The journalist Diego Carcedo, who was director of News Services at TVE, managing director of International Relations at RTVE and director of RNE, died this Sunday in Madrid, as confirmed by sources from the Association of European Journalists (APE), of which he was president of the Spanish section.
Born in Cangas de Onis (Asturias) on March 24, 1940, Carcedo began his professional career in the written press, but soon found the space in public radio and television to develop his vocation. His name has remained linked to RTVE, where he developed almost his entire professional career: he held multiple responsibilities, from foreign correspondent to news director and head of Radio Nacional de España (1991-96). In addition, he was a member of the board of directors of RTVE (1996-2007) and in 2018 he chaired the Committee of Experts to propose the members of the board of directors of RTVE and opted to preside over the Television Academy.
The beginnings as a journalist of this diploma in Journalism from the former Official School of Madrid and degree in History are located in the Oviedo newspaper The New Spain (1965-1968). He continued his career as an editor and correspondent for the Pyresa agency and the newspaper Above. He was a special envoy in America to the “football war” between Honduras and El Salvador (1969) or to the Áncash earthquake (Peru, 1970).
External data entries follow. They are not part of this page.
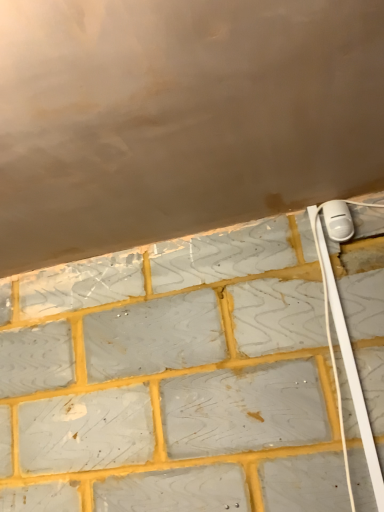 Question: Is white plastic cable at right turned away from white plastic power plug at upper right?

Choices:
 (A) no
 (B) yes

Answer: (A)

Question: Can you confirm if white plastic cable at right is positioned to the left of white plastic power plug at upper right?

Choices:
 (A) no
 (B) yes

Answer: (B)

Question: Is white plastic cable at right to the right of white plastic power plug at upper right from the viewer's perspective?

Choices:
 (A) yes
 (B) no

Answer: (B)

Question: Can we say white plastic cable at right lies outside white plastic power plug at upper right?

Choices:
 (A) no
 (B) yes

Answer: (B)

Question: Is white plastic cable at right surrounding white plastic power plug at upper right?

Choices:
 (A) yes
 (B) no

Answer: (B)

Question: Is white plastic cable at right far from white plastic power plug at upper right?

Choices:
 (A) yes
 (B) no

Answer: (B)

Question: Is the surface of white plastic power plug at upper right in direct contact with white plastic cable at right?

Choices:
 (A) yes
 (B) no

Answer: (B)

Question: Is white plastic power plug at upper right shorter than white plastic cable at right?

Choices:
 (A) no
 (B) yes

Answer: (B)

Question: Can you confirm if white plastic power plug at upper right is positioned to the left of white plastic cable at right?

Choices:
 (A) no
 (B) yes

Answer: (A)

Question: From the image's perspective, is white plastic power plug at upper right on top of white plastic cable at right?

Choices:
 (A) yes
 (B) no

Answer: (A)

Question: From the image's perspective, would you say white plastic power plug at upper right is shown under white plastic cable at right?

Choices:
 (A) yes
 (B) no

Answer: (B)

Question: Considering the relative sizes of white plastic power plug at upper right and white plastic cable at right in the image provided, is white plastic power plug at upper right smaller than white plastic cable at right?

Choices:
 (A) no
 (B) yes

Answer: (B)

Question: Is white plastic power plug at upper right spatially inside white plastic cable at right, or outside of it?

Choices:
 (A) inside
 (B) outside

Answer: (B) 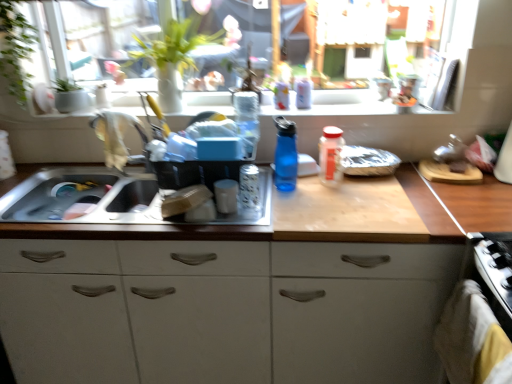 Where is `unoccupied region to the right of translucent plastic bottle at center, the 1th bottle when ordered from right to left`? unoccupied region to the right of translucent plastic bottle at center, the 1th bottle when ordered from right to left is located at coordinates (383, 186). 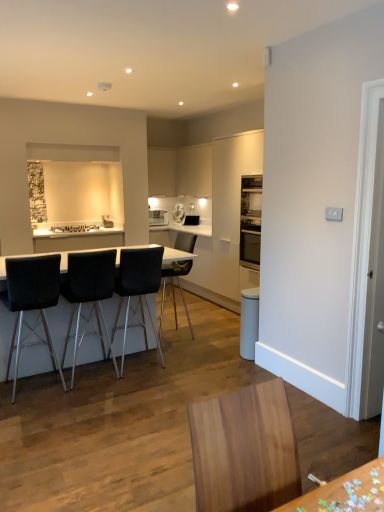 This screenshot has height=512, width=384. Identify the location of vacant space in front of white glossy table at center. (101, 428). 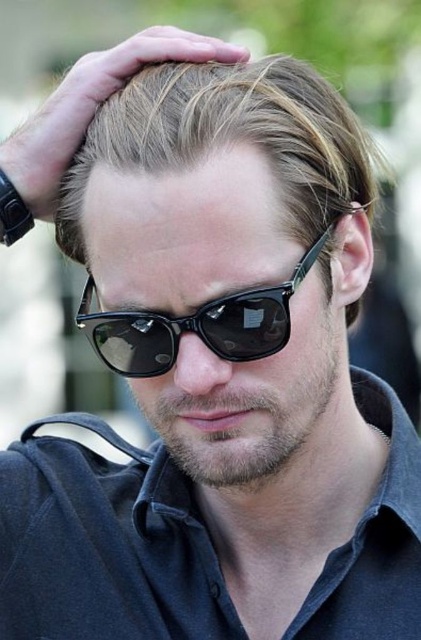 Question: Among these objects, which one is farthest from the camera?

Choices:
 (A) dark blue cotton polo shirt at center
 (B) black plastic sunglasses at center

Answer: (A)

Question: Can you confirm if dark blue cotton polo shirt at center is positioned to the right of black plastic sunglasses at center?

Choices:
 (A) no
 (B) yes

Answer: (B)

Question: Which point is farther to the camera?

Choices:
 (A) black plastic sunglasses at center
 (B) dark blue cotton polo shirt at center
 (C) light brown smooth hair at center

Answer: (B)

Question: Can you confirm if dark blue cotton polo shirt at center is smaller than light brown smooth hair at center?

Choices:
 (A) yes
 (B) no

Answer: (B)

Question: Which object appears closest to the camera in this image?

Choices:
 (A) dark blue cotton polo shirt at center
 (B) light brown smooth hair at center

Answer: (B)

Question: Is light brown smooth hair at center smaller than black plastic sunglasses at center?

Choices:
 (A) yes
 (B) no

Answer: (B) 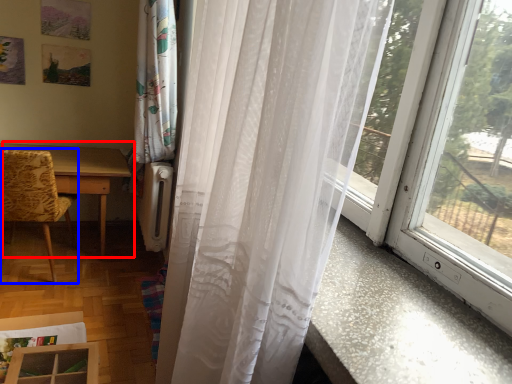 Question: Among these objects, which one is farthest to the camera, table (highlighted by a red box) or chair (highlighted by a blue box)?

Choices:
 (A) table
 (B) chair

Answer: (A) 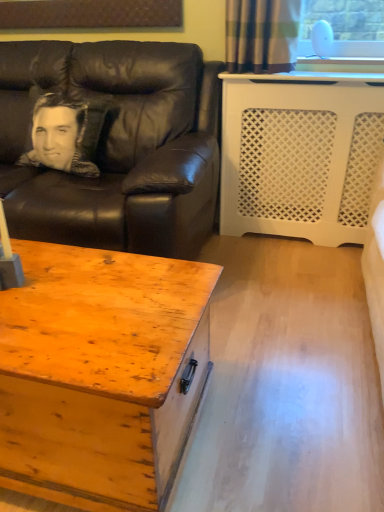 Question: From a real-world perspective, is wooden chest at lower left physically located above or below silky black pillow at left?

Choices:
 (A) below
 (B) above

Answer: (A)

Question: Is wooden chest at lower left to the left or to the right of silky black pillow at left in the image?

Choices:
 (A) right
 (B) left

Answer: (A)

Question: Based on their relative distances, which object is nearer to the wooden chest at lower left?

Choices:
 (A) silky black pillow at left
 (B) black leather couch at left

Answer: (B)

Question: Which of these objects is positioned farthest from the silky black pillow at left?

Already in 1974 he joined TVE, where he was editor and special envoy and where he did much of his work on the program. The reporterswhich allowed him to travel to more than a hundred countries. It covered events such as the last days of the Vietnam War with the evacuation of Saigon (1975), the beginning of the Central American conflict, the different wars in the Middle East, the Carnation Revolution in Portugal, the coup d’état against the Chilean president Salvador Allende or the earthquakes in Managua, Peru, Sicily and Iran. A long life as a reporter that led him to interview more than thirty heads of State and Government.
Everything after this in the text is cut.